**** TASK INPUT

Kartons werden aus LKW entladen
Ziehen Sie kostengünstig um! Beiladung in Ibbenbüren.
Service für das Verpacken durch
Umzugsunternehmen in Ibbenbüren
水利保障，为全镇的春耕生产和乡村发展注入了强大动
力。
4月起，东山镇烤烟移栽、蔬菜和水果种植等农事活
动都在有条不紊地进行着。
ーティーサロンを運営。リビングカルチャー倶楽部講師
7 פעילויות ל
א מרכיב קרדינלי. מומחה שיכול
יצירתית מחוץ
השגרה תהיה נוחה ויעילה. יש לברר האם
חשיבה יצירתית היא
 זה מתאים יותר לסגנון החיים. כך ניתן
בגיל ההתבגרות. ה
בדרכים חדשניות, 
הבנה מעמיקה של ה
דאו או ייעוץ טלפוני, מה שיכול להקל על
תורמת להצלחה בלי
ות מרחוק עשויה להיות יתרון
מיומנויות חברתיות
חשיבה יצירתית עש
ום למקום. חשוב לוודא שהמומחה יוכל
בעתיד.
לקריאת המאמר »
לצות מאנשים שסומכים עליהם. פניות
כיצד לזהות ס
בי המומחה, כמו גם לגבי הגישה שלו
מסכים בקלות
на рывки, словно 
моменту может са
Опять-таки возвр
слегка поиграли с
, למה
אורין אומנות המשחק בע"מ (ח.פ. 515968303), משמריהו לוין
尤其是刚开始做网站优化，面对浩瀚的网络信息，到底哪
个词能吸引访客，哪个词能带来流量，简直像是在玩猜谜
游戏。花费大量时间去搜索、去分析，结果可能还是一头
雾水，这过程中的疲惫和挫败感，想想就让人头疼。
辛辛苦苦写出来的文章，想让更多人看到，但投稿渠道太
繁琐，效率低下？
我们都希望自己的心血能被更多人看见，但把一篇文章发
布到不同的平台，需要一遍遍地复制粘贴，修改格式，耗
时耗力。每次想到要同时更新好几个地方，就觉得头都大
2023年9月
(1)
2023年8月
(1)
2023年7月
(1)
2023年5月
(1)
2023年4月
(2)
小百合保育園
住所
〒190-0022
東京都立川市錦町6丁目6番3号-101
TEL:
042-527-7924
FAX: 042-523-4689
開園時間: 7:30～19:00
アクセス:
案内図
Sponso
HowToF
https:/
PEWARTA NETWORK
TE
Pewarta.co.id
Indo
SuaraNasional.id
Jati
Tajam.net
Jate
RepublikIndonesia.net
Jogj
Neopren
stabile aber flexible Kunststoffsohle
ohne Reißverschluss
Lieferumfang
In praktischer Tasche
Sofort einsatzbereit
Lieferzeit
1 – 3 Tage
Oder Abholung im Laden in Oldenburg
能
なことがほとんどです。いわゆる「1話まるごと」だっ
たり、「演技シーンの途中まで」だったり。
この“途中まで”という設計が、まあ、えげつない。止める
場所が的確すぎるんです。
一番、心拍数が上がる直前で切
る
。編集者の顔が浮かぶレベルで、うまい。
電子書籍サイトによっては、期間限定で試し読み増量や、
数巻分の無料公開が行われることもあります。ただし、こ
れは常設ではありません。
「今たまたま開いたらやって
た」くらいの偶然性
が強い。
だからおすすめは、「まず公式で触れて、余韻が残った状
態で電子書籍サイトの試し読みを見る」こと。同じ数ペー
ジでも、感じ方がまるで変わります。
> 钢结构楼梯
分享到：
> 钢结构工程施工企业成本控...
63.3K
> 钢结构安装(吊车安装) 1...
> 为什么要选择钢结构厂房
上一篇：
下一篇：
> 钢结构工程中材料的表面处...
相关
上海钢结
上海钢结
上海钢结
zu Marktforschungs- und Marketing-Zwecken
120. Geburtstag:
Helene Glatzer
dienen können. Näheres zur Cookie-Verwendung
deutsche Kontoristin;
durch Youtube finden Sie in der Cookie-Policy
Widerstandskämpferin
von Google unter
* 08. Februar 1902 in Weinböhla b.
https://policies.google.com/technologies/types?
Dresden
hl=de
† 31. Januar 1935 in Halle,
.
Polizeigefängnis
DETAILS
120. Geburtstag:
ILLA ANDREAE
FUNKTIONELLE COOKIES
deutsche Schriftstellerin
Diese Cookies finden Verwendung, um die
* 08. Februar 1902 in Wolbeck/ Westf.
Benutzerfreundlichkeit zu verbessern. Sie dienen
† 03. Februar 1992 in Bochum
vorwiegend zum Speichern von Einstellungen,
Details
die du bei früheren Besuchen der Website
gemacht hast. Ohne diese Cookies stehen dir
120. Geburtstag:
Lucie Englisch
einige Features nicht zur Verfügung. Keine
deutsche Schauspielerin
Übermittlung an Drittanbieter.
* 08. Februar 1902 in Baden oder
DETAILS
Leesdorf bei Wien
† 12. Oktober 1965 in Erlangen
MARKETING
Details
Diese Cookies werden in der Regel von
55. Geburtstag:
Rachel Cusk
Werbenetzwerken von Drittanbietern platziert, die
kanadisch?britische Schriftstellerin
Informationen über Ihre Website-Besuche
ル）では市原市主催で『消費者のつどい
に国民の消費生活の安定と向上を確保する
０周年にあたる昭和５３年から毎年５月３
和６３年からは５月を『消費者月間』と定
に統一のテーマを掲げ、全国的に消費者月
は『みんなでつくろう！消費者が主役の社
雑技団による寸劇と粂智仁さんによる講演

********

--- WHAT YOU HAVE TO DO ---
Of the entries above, repeat exactly the lines between the line with "ום למקום. חשוב לוודא שהמומחה יוכל" and the line with "In praktischer Tasche", inclusive, and no others.

--- RESPONSE AREA ---
ום למקום. חשוב לוודא שהמומחה יוכל
בעתיד.
לקריאת המאמר »
לצות מאנשים שסומכים עליהם. פניות
כיצד לזהות ס
בי המומחה, כמו גם לגבי הגישה שלו
מסכים בקלות
на рывки, словно 
моменту может са
Опять-таки возвр
слегка поиграли с
, למה
אורין אומנות המשחק בע"מ (ח.פ. 515968303), משמריהו לוין
尤其是刚开始做网站优化，面对浩瀚的网络信息，到底哪
个词能吸引访客，哪个词能带来流量，简直像是在玩猜谜
游戏。花费大量时间去搜索、去分析，结果可能还是一头
雾水，这过程中的疲惫和挫败感，想想就让人头疼。
辛辛苦苦写出来的文章，想让更多人看到，但投稿渠道太
繁琐，效率低下？
我们都希望自己的心血能被更多人看见，但把一篇文章发
布到不同的平台，需要一遍遍地复制粘贴，修改格式，耗
时耗力。每次想到要同时更新好几个地方，就觉得头都大
2023年9月
(1)
2023年8月
(1)
2023年7月
(1)
2023年5月
(1)
2023年4月
(2)
小百合保育園
住所
〒190-0022
東京都立川市錦町6丁目6番3号-101
TEL:
042-527-7924
FAX: 042-523-4689
開園時間: 7:30～19:00
アクセス:
案内図
Sponso
HowToF
https:/
PEWARTA NETWORK
TE
Pewarta.co.id
Indo
SuaraNasional.id
Jati
Tajam.net
Jate
RepublikIndonesia.net
Jogj
Neopren
stabile aber flexible Kunststoffsohle
ohne Reißverschluss
Lieferumfang
In praktischer Tasche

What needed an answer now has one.